So I’m running perl 5.10 on a core 2 duo macbook pro compiled with threading support: usethreads=define, useithreads=define. I’ve got a simple script to read 4 gzipped files containing aroud 750000 lines each. I’m using Compress::Zlib to do the uncompressing and reading of the files. I’ve got 2 implementations the only difference between them being one includes use threads. Other than that both script run the same subroutine to do the reading. Hence in psuedocode the non-threading program does this:
read_gzipped(file1);
read_gzipped(file2);
read_gzipped(file3);
read_gzipped(file4);
The threaded version goes like this:
my thr0 = threads->new(\$read_gzipped,'file1')
my thr1 = threads->new(\$read_gzipped,'file1')
my thr2 = threads->new(\$read_gzipped,'file1')
my thr3 = threads->new(\$read_gzipped,'file1')
thr0->join()
thr1->join()
thr2->join()
thr3->join()
Now the threaded version is actually running almost 2 times slower then the non-threaded script. This obviously was not the result I was hoping for. Can anyone explain what I’m doing wrong here?

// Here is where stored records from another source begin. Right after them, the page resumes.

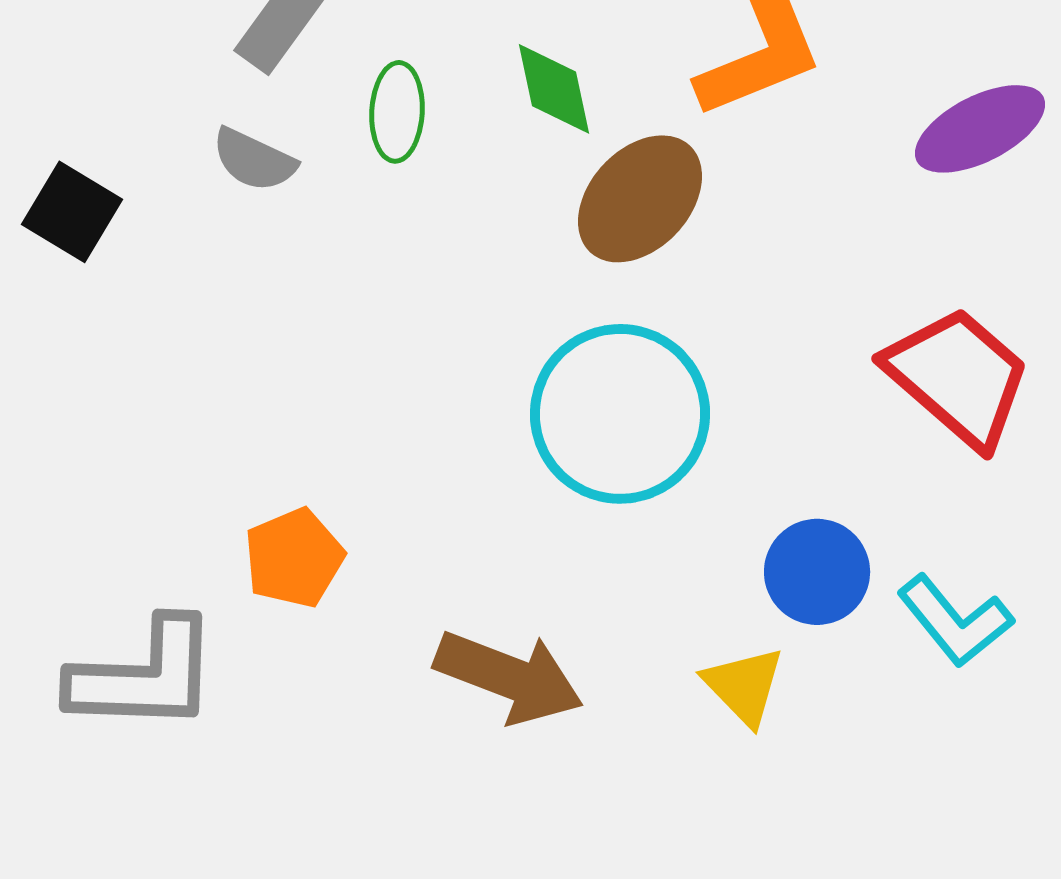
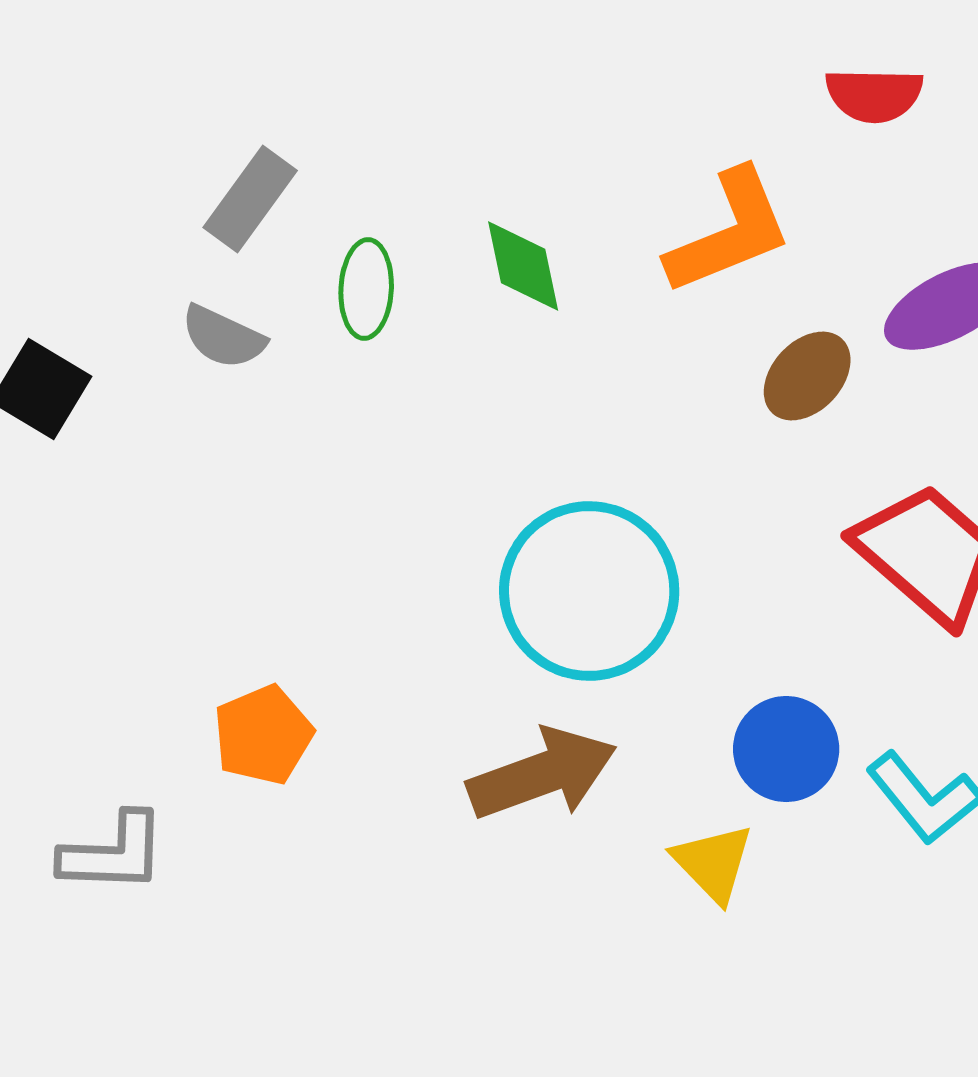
brown ellipse: (640, 199) -> (807, 376), moved, size x0.7
gray L-shape: (144, 676) -> (113, 853), size x0.7
brown arrow: (509, 677) -> (542, 774), moved, turned -41

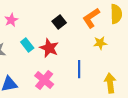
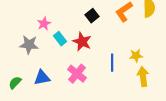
pink star: (11, 20) -> (44, 24), moved
yellow star: (100, 43) -> (136, 56), moved

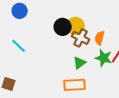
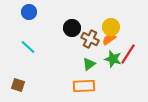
yellow circle: (76, 26) -> (111, 27), moved
orange semicircle: (100, 38) -> (109, 39), turned 40

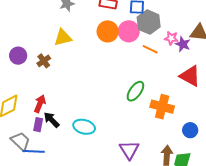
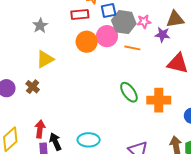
pink star: (171, 38) -> (144, 22), moved
green ellipse: (135, 91) -> (129, 92), turned -55
black arrow: (52, 120) -> (55, 142), turned 36

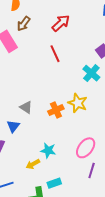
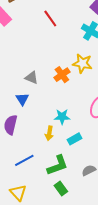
yellow arrow: (33, 164) -> (49, 133), turned -40
cyan rectangle: (54, 183) -> (74, 139), moved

My guess is the bottleneck for GZIP operations is disk access. If you have four threads competing for disk access on platter harddisk, that slows things down considerably. The disk head will have to move to different files in rapid succession. If you just process one file at a time, the head can stay near that file, and the disk cache will be more accurate.